- _YOUR TASK_
Return, exactly and in full, the lines of the records below starting at the one with "User Levels and Groups" and ending at the one with "Submit your audition", and no other lines.

- _GIVEN RECORDS_
========================

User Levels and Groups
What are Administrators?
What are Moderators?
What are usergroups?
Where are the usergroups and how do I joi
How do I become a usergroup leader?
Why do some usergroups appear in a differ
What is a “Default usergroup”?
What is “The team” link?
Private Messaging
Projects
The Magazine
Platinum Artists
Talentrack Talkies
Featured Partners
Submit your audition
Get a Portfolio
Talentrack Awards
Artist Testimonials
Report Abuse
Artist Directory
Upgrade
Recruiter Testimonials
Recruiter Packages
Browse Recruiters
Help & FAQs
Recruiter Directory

========================

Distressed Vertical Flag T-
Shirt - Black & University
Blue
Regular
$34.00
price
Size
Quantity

========================

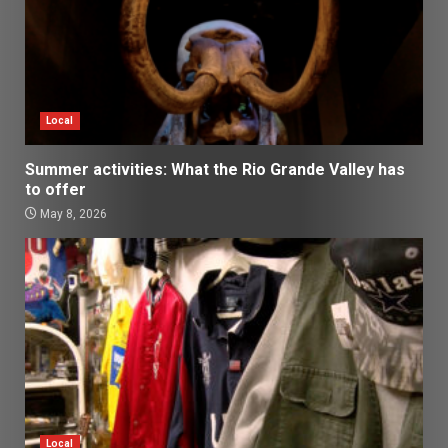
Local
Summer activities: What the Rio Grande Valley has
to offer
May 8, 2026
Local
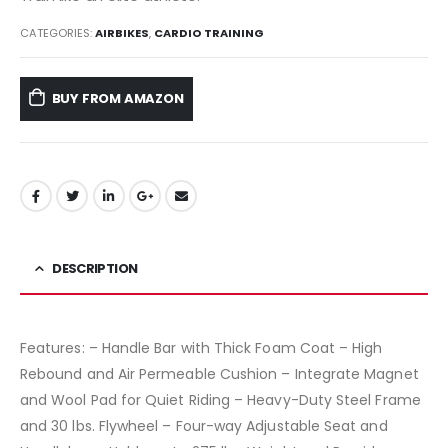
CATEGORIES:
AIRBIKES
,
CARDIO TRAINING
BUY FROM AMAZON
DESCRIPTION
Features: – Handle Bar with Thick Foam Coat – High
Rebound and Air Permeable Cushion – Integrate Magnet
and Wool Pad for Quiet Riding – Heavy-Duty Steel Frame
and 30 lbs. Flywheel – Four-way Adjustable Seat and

========================

- _ANSWER TO THE PROBLEM_
User Levels and Groups
What are Administrators?
What are Moderators?
What are usergroups?
Where are the usergroups and how do I joi
How do I become a usergroup leader?
Why do some usergroups appear in a differ
What is a “Default usergroup”?
What is “The team” link?
Private Messaging
Projects
The Magazine
Platinum Artists
Talentrack Talkies
Featured Partners
Submit your audition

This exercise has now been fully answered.